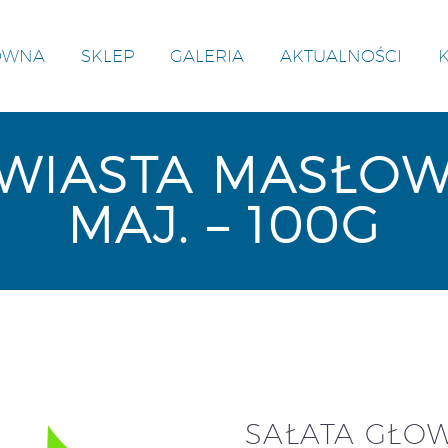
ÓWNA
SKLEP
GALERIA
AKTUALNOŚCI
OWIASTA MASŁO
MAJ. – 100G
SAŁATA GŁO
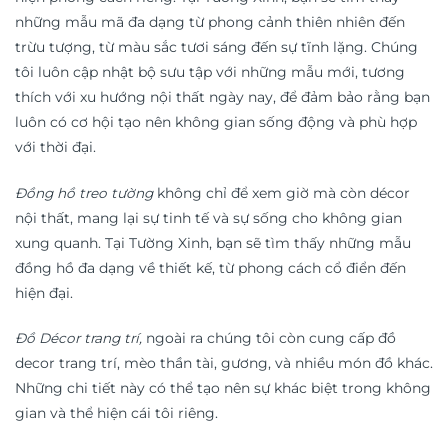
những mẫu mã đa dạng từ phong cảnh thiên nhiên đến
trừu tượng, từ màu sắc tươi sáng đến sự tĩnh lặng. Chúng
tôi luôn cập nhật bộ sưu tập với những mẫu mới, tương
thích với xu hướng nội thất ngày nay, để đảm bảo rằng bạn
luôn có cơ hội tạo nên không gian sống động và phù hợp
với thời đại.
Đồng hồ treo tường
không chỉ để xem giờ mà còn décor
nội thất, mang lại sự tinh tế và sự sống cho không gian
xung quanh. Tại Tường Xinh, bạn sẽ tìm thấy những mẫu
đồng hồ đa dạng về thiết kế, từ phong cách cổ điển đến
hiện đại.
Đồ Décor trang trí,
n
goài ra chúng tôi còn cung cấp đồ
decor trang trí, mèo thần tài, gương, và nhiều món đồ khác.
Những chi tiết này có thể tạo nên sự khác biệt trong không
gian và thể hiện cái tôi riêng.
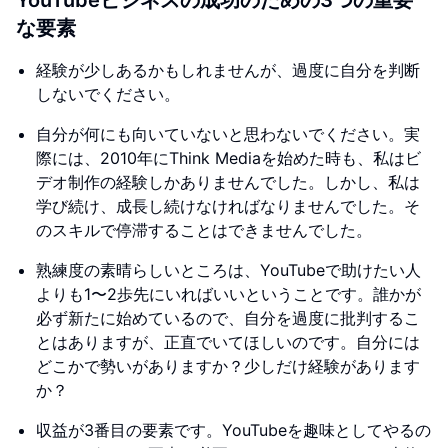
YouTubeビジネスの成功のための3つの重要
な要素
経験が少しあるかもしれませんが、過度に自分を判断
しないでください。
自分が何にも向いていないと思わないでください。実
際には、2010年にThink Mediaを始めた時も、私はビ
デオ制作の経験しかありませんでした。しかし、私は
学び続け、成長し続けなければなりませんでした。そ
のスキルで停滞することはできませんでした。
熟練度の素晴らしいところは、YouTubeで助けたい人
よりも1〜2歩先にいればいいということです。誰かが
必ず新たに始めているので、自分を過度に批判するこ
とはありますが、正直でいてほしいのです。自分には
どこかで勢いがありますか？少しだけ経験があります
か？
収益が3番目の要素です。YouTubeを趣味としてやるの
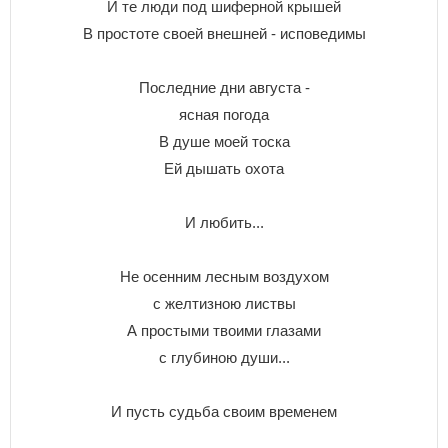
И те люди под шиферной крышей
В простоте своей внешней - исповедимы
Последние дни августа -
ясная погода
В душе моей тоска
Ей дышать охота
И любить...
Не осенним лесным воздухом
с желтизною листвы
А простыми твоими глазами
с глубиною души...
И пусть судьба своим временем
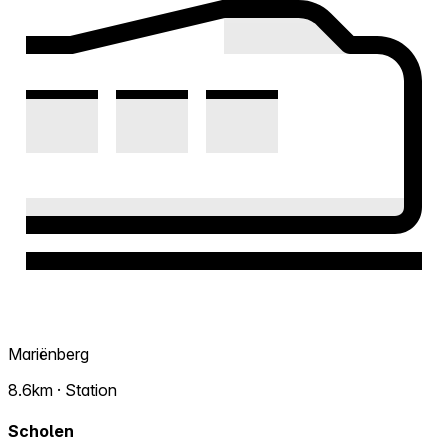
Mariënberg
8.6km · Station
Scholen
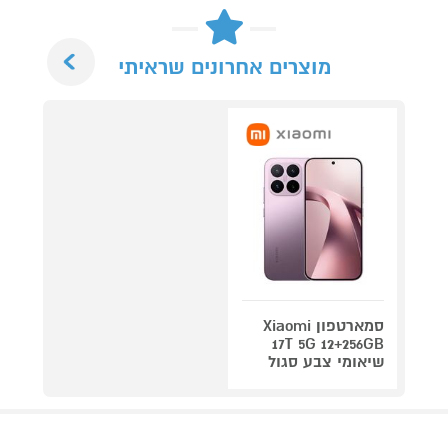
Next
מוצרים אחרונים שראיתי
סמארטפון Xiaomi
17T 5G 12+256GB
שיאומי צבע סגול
###
__What you should do__
Without changing a word, transcribe all of the data and omit its images.

__Task result__
ÓWNA
SKLEP
GALERIA
AKTUALNOŚCI
OWIASTA MASŁO
MAJ. – 100G
SAŁATA GŁO
những mẫu mã đa dạng từ phong cảnh thiên nhiên đến
trừu tượng, từ màu sắc tươi sáng đến sự tĩnh lặng. Chúng
tôi luôn cập nhật bộ sưu tập với những mẫu mới, tương
thích với xu hướng nội thất ngày nay, để đảm bảo rằng bạn
luôn có cơ hội tạo nên không gian sống động và phù hợp
với thời đại.
Đồng hồ treo tường
không chỉ để xem giờ mà còn décor
nội thất, mang lại sự tinh tế và sự sống cho không gian
xung quanh. Tại Tường Xinh, bạn sẽ tìm thấy những mẫu
đồng hồ đa dạng về thiết kế, từ phong cách cổ điển đến
hiện đại.
Đồ Décor trang trí,
n
goài ra chúng tôi còn cung cấp đồ
decor trang trí, mèo thần tài, gương, và nhiều món đồ khác.
Những chi tiết này có thể tạo nên sự khác biệt trong không
gian và thể hiện cái tôi riêng.
YouTubeビジネスの成功のための3つの重要
な要素
経験が少しあるかもしれませんが、過度に自分を判断
しないでください。
自分が何にも向いていないと思わないでください。実
際には、2010年にThink Mediaを始めた時も、私はビ
デオ制作の経験しかありませんでした。しかし、私は
学び続け、成長し続けなければなりませんでした。そ
のスキルで停滞することはできませんでした。
熟練度の素晴らしいところは、YouTubeで助けたい人
よりも1〜2歩先にいればいいということです。誰かが
必ず新たに始めているので、自分を過度に批判するこ
とはありますが、正直でいてほしいのです。自分には
どこかで勢いがありますか？少しだけ経験があります
か？
収益が3番目の要素です。YouTubeを趣味としてやるの
И те люди под шиферной крышей
В простоте своей внешней - исповедимы
Последние дни августа -
ясная погода
В душе моей тоска
Ей дышать охота
И любить...
Не осенним лесным воздухом
с желтизною листвы
А простыми твоими глазами
с глубиною души...
И пусть судьба своим временем
Mariënberg
8.6km · Station
Scholen
Next
מוצרים אחרונים שראיתי
סמארטפון Xiaomi
17T 5G 12+256GB
שיאומי צבע סגול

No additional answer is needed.